Bate palminha bate. Lembra? Um refrão e uma boneca. De carne, osso e neblina. Bate palminha bate. Uma noite nebulosa sob temporal iminente. Festa de dia das bruxas no cemitério da cidade. Cada qual dos presentes mais morto que o outro. Alguns mortos pareciam bem reais. Bate palminha bate. Comecei a ouvi-la. Uma música. Quase um uivo. Sentia um cheiro diferente. Uma mistura de cheiros misturados em um só. Forte e excitante. Um trovão. E a música parou com o cemitério vazio.

O tempo pareceu dar tempo a ele próprio. As lápides na terra. A grama irregular, igual aos meus passos, em direção ao cheiro, que vinha dali, do Campo-santo. Sobre um túmulo, manchada de sangue, jaz uma boneca. Daí o cheiro. Uma rajada de vento voa por mim. E os raios. Árvores sem folhas pareciam ter vida. Atrás delas, uma mulher de vestido transparente e um capuz tapando sua cabeça e rosto. Acham que tudo não passou de delírio meu. Basta me olhar. Nuvens carregadas pairam no céu. O silêncio era ensurdecedor.

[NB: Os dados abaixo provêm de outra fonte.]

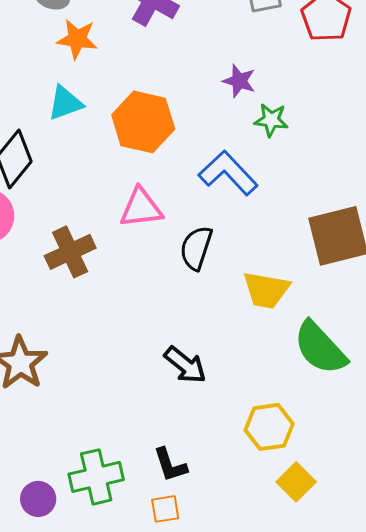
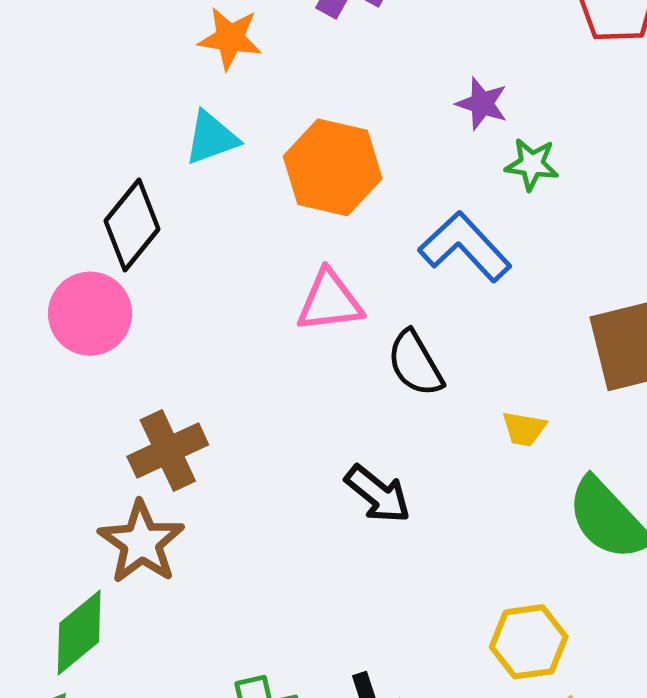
black semicircle: (196, 248) -> (415, 363), turned -48
brown cross: (70, 252) -> (168, 451), moved
yellow trapezoid: (266, 290) -> (524, 429), size x0.6
black arrow: (185, 365) -> (378, 494), moved

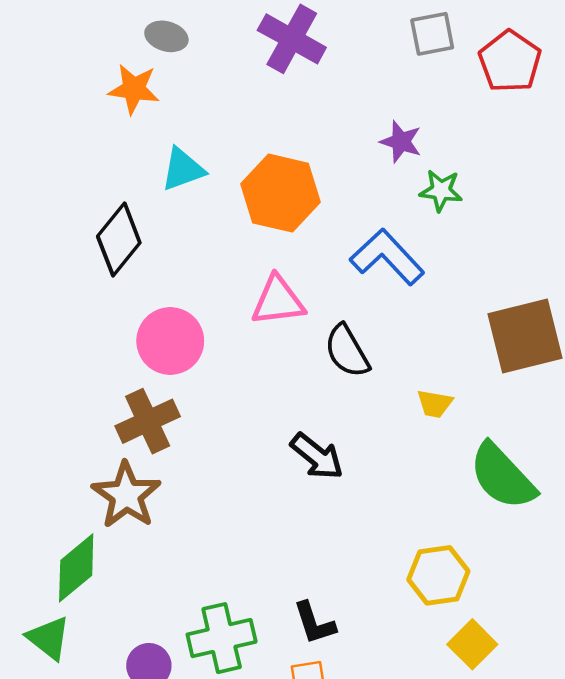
orange star: (230, 38) -> (134, 89), moved
pink circle: (90, 314) -> (170, 341), moved

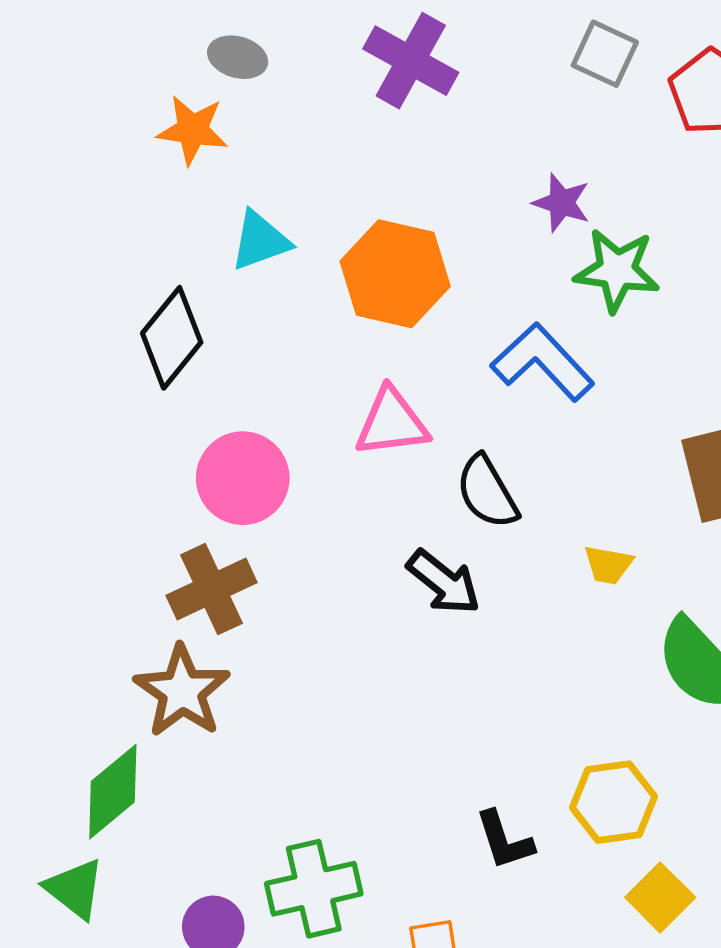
gray square: (432, 34) -> (605, 54), turned 36
green star: (441, 191) -> (617, 270), size x1.4
black arrow: (317, 456) -> (444, 582), moved
black L-shape: (314, 623) -> (504, 840), moved

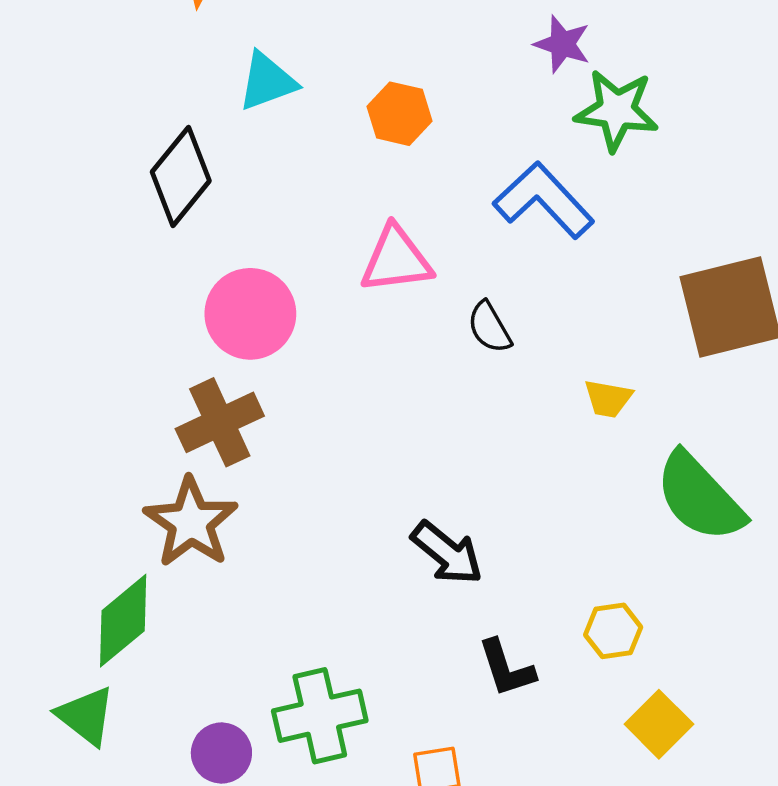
orange hexagon: (395, 274) -> (400, 114), size x0.6
black semicircle: (487, 492) -> (489, 327), size x0.7
black arrow: (444, 582) -> (447, 553), moved
yellow hexagon: (613, 802) -> (613, 631), size x0.7

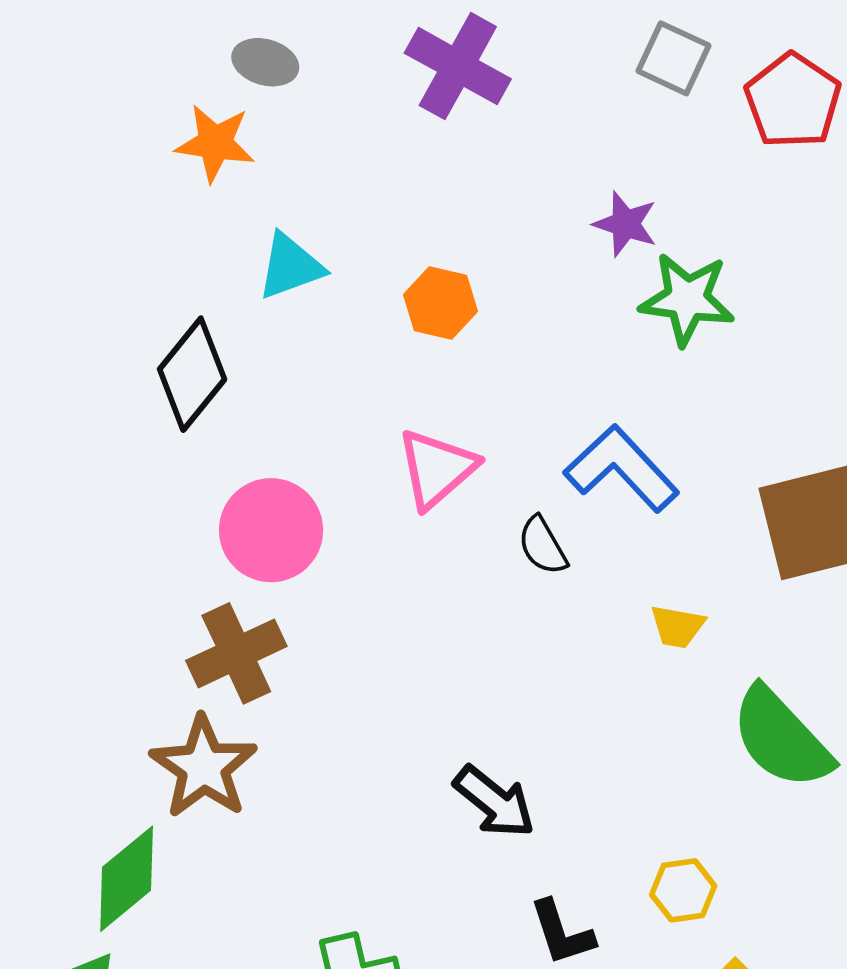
blue L-shape: (544, 200) -> (622, 469), moved
pink triangle: (396, 260) -> (437, 469), turned -34

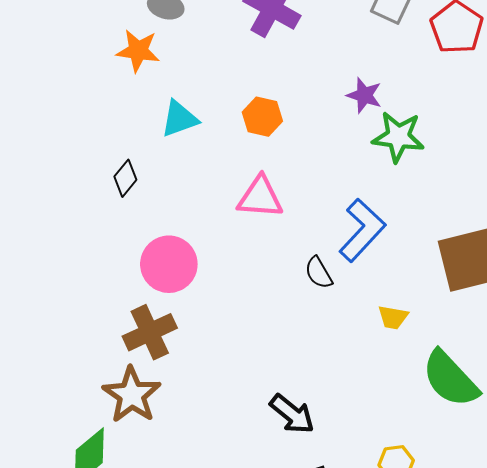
orange hexagon: (441, 303) -> (262, 117), moved
black diamond: (192, 374) -> (125, 178), size x0.6
pink triangle: (437, 469) -> (260, 197), moved, turned 45
blue L-shape: (622, 469) -> (362, 230), turned 86

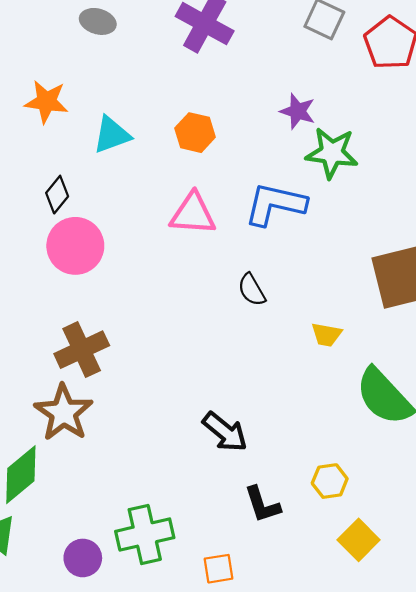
orange star: (138, 51) -> (46, 102), moved
blue L-shape: (362, 230) -> (275, 204), moved, turned -120
pink circle: (169, 264) -> (75, 246), moved

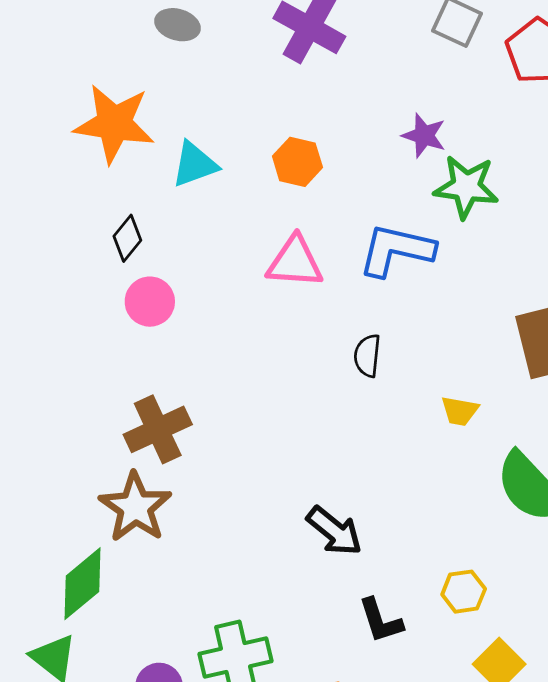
orange star: (46, 102) -> (114, 124), size x1.5
pink circle: (75, 246) -> (150, 302), size x0.7
black semicircle: (252, 290) -> (367, 356), turned 36

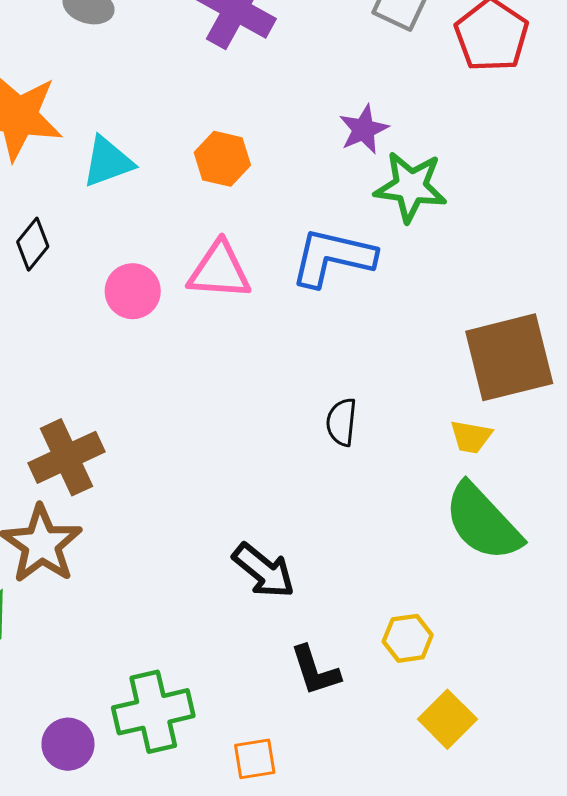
purple star: (424, 135) -> (364, 129), turned 30
pink circle: (150, 302) -> (133, 291), moved
black semicircle: (367, 356) -> (342, 422), moved
yellow trapezoid: (460, 411) -> (471, 437), moved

Em meio à neblina ela surgiu. Me envolveu num abraço. A morte a me abraçar? Uma morta-viva? A resposta veio ao ouvir sua voz, que me sussurrou ao ouvido: “De onde venho o fator tempo não existe. E aqueles que nunca dormem precisam se manter ocupados. E eu quero me ocupar de você. Quero fazer de você meu boneco, meu objeto, meu brinquedo”. Seu corpo frio junto ao meu, suas unhas cravando na minha carne. Um grito sem voz saiu da minha boca. Não sentia meu corpo. Ao tentar fugir ela me domina e usa meu corpo.

Sem forças para reagir, tamanho era meu pavor, o que me manteve de olhos fechados. Ao abri-los, o que vi foi um corpo sem rosto. Uma névoa debaixo do capuz. Nada era dito nem ouvido, apenas o silêncio. Ela tira o capuz e a névoa se desfaz, assim como a neblina. E chove Uma face começa a tomar forma. Um rosto familiar, porém estranho. Escuto de novo a música, como um sussurro que foi crescendo em meus ouvidos. Bate palminha bate. Foi quando caí desacordado.

Acordei de dia, molhado e deitado no barro, próximo a um túmulo, meu pescoço doía e não havia mais sangue. Ao olhar em volta, uma boneca pendurada numa árvore, como se tivesse sido enforcada. Seus braços e mãos faziam um movimento como se estivesse batendo palmas. Não via sua cara, devido à distância. Fui até lá. Algo diferente nela. A cabeça maior que o corpo. Um não fazia parte do outro. Ao virá-la para mim não pude conter o grito, desta vez alto.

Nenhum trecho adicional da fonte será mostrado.